Speaker
Description
The James Webb Space Telescope (JWST) has opened a new frontier in strong gravitational lensing by providing the resolution and depth necessary to identify some of the most distant lenses ever discovered. Among these are group-scale lenses, systems of approximately 2–10 galaxies that bridge the gap between galaxy- and cluster-scale lenses. These systems offer magnifications up to ten times higher than galaxy-scale lenses ($\mu\sim 50$) whilst maintaining sufficiently simple mass models that allow for the ability to reconstruct the unlensed source morphology. We modelled a sample of five JWST group-scale lenses identified in the COSMOS-Web survey, leveraging JWST’s multi-band imaging to perform high-precision lens modelling.
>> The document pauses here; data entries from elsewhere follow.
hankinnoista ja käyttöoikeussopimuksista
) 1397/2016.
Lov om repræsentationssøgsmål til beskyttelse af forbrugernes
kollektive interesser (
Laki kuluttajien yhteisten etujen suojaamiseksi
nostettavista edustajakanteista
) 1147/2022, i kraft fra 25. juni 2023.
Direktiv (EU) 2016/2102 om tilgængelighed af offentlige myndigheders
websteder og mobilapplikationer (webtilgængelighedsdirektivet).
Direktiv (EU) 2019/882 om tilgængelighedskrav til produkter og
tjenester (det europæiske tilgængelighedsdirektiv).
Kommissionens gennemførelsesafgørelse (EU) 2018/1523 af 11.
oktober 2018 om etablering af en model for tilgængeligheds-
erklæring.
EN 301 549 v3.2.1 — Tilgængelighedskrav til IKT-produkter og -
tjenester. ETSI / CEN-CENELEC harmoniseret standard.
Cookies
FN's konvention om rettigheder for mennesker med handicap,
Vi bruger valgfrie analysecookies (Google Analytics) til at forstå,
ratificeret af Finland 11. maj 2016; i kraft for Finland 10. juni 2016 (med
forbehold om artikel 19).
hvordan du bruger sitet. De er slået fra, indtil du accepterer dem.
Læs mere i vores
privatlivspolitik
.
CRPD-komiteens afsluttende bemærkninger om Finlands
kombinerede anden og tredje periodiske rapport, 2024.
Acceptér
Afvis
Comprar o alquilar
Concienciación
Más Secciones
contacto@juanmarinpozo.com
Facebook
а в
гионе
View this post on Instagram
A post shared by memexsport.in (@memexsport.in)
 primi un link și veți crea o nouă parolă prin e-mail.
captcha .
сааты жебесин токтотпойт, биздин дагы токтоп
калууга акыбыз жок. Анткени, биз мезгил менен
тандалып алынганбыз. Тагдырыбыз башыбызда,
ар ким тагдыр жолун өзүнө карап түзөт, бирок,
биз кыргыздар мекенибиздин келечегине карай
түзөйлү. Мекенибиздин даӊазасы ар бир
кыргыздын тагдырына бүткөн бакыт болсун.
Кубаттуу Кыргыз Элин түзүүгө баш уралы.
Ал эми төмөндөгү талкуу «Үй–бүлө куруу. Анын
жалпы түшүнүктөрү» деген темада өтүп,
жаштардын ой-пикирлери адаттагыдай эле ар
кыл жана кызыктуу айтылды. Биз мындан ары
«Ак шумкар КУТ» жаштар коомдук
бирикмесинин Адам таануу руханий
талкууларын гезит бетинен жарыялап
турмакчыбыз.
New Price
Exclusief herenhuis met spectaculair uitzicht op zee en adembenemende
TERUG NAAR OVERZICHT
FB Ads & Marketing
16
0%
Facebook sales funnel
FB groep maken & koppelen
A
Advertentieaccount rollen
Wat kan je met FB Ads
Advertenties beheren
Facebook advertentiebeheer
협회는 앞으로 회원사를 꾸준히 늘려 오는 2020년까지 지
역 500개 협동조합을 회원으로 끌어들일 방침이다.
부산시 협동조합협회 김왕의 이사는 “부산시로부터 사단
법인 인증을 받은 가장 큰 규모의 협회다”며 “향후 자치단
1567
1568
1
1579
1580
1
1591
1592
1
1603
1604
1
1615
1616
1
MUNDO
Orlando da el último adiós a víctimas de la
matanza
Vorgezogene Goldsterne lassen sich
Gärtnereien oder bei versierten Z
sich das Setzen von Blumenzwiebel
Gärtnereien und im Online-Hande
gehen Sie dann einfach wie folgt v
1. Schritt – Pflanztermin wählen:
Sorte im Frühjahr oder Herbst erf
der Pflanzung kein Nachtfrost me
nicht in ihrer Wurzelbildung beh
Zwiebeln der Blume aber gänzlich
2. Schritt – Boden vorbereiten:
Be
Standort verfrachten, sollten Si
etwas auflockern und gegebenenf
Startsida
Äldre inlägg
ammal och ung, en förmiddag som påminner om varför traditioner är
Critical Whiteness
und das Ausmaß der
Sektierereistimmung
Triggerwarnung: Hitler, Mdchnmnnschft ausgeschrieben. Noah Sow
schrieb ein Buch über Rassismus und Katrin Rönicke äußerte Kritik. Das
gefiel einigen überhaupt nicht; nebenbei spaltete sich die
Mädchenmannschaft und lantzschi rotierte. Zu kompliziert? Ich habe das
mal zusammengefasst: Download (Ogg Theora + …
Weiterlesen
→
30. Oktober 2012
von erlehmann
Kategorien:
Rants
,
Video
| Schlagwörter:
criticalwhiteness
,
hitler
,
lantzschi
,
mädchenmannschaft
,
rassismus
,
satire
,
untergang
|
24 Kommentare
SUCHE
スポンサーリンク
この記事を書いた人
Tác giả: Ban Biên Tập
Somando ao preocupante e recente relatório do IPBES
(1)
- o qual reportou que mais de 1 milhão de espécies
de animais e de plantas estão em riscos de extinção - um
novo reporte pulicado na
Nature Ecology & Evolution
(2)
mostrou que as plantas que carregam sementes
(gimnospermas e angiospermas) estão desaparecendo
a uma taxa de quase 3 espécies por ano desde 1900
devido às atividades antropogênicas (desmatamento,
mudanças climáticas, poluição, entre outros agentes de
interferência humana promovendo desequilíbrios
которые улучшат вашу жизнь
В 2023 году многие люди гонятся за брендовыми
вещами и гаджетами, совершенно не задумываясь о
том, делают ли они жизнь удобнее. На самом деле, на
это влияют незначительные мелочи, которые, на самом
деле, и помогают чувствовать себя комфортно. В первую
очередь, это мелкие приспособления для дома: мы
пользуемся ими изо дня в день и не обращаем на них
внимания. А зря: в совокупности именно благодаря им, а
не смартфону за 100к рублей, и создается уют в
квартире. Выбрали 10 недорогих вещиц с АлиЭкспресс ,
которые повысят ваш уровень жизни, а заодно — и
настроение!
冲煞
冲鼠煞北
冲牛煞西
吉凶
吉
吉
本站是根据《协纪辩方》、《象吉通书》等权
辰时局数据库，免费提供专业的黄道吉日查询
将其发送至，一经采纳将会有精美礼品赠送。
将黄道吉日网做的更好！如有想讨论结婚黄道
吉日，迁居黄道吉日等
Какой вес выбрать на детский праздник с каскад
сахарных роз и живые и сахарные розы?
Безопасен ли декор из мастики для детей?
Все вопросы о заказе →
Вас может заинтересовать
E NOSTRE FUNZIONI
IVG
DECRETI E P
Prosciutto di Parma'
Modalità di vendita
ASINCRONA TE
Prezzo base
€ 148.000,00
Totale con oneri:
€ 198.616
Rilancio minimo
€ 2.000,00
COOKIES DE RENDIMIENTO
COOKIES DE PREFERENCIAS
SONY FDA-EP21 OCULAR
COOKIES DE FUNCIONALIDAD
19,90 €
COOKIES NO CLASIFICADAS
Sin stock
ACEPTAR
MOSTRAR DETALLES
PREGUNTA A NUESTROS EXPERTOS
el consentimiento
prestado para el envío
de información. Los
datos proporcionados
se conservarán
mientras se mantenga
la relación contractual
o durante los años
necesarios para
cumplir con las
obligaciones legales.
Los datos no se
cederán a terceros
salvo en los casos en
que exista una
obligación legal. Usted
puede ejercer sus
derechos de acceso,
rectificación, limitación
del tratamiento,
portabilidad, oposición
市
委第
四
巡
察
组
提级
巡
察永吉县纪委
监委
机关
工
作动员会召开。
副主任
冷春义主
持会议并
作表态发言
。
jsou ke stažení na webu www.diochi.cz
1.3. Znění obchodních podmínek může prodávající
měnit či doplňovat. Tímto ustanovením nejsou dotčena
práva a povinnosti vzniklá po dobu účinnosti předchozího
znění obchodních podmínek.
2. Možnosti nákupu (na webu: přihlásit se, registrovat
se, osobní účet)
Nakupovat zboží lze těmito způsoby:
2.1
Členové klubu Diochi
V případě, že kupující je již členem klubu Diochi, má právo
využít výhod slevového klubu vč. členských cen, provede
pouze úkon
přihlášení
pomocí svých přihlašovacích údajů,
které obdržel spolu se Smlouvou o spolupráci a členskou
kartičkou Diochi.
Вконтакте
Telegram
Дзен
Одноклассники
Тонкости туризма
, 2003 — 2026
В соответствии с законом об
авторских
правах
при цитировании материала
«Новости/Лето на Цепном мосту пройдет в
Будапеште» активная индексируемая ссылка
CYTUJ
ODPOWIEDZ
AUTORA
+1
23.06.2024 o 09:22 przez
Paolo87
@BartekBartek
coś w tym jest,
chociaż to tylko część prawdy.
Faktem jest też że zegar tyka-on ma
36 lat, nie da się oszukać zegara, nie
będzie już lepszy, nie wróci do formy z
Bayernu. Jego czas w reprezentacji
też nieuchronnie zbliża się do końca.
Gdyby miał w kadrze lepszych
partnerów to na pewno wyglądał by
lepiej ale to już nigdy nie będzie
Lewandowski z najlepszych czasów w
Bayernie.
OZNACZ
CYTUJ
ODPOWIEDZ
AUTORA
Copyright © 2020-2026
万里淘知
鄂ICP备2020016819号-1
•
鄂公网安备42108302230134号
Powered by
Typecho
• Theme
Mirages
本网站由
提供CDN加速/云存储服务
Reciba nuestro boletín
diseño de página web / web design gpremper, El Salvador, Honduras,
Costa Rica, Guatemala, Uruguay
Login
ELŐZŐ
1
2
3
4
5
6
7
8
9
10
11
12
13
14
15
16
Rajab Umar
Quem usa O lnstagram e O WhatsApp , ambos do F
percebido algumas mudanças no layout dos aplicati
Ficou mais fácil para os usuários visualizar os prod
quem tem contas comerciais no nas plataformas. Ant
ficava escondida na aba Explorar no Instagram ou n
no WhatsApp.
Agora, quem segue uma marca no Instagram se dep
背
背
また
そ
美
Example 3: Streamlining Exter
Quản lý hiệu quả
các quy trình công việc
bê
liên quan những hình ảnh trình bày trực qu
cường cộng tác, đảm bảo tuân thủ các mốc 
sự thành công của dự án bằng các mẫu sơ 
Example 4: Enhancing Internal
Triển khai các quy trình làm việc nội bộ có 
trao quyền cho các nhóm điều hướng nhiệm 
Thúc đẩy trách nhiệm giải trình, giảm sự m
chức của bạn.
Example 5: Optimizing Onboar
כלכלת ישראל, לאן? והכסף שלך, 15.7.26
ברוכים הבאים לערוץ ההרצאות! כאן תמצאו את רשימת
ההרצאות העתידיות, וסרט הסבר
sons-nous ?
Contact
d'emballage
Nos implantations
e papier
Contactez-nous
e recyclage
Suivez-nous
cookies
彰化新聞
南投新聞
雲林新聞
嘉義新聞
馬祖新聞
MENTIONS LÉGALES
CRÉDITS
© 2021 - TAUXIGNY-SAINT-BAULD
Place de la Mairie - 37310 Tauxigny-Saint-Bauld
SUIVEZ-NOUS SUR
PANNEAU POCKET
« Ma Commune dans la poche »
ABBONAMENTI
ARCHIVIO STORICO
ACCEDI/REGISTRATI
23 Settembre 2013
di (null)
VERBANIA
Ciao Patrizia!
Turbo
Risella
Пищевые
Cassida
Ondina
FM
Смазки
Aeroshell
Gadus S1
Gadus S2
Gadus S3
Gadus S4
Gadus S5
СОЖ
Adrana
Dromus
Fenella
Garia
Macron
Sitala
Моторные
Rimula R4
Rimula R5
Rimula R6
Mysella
Our lens model accounts for the contribution of the 4-10 galaxies per system, whose contribution to the lens is key to reconstructing the source’s detailed morphology on an adaptive Voronoi mesh. Notably, we identified a spectroscopically confirmed source at $z=4.99$, which is HST-dark, allowing us to reconstruct its structure which provides an unprecedented view of this galaxy class emerging as key to high redshift galaxy evolution. The sample also includes two double-source plane lens candidates, one of which features the $z=4.99$ source. These systems therefore motivate an exploration of how JWST group-scale lenses can inform cosmological parameter inference, given they could extend the angular diameter distance redshift range–critical to cosmology–over a much more significant range than achievable with galaxy-scale lenses.